The corpsman checked a note at the end of his bed and nodded. ‘Nothing heavy, sir. A cup of soup maybe, to begin with.’
‘Thanks. Listen… Tony, wasn’t it? You hear anything from back home about what happened? Have there been any developments in the last few days while I’ve been out of it?’
A sad shake of the head was the initial reaction to that. ‘No, sir,’ Deftereos replied. ‘Nobody’s had any word out of home. And the news coverage we were getting – you know, satellite photos, webcams and stuff – it’s drying up, because of the firestorms over there. Some whole cities have gone up. Not just a couple of blocks here and there – the whole thing, sir. They reckon the clouds are like a nuclear winter or something over Europe. Like when Saddam torched those oil wells in the last war, only much worse.’
Melton remembered that from before he checked out. He recalled resting in the alleyway, looking straight up at a hard blue sky and wishing some of those clouds would drift south and cool things down a bit. He tried to recall some more details but it was like pushing those same dirty, polluted clouds around the inside of his head. Nothing really cleared up.

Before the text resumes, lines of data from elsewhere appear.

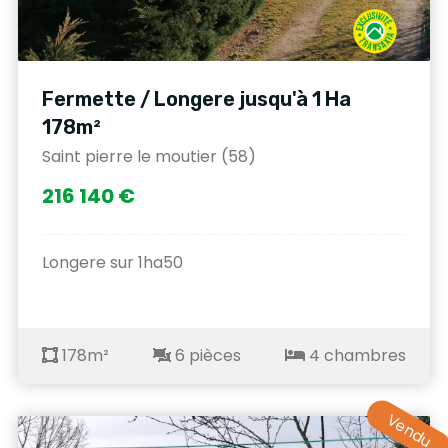
Fermette / Longere jusqu'à 1 Ha
178m²
Saint pierre le moutier (58)
216 140 €
Longere sur 1ha50
178m²
6 pièces
4 chambres
Vendu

‘I’m not feeling too bad,’ he told the corpsman. ‘D’you think I could get up and walk over to the mess tent for my soup?’
Deftereos grimaced slightly. ‘In fact, I was gonna ask if you could, sir. We’re real shorthanded here. Doc’s written that you should be mobile by now. You got no leg or spinal injuries, nothing internal. Just have to watch your sutures on the shoulder and some stitching on your rear end, where they took out some real big splinter. You’ll have to move slowly, is all. I’m sorry, sir…’
‘That’s fine,’ grunted Melton as he pulled himself up. ‘If you could just give me a hand up, that’d be great.’
He bit down hard on the pain that welled up as he rose from the bed. No stranger to injuries and discomfort, he knew he’d have to get used to moving around with both. He was very much a non-essential part of this operation and considered himself lucky to have made it this far. It seemed a lot of the boys he’d been covering hadn’t. A mild headspin unbalanced him and he leaned against Deftereos, but it passed with a few deep breaths.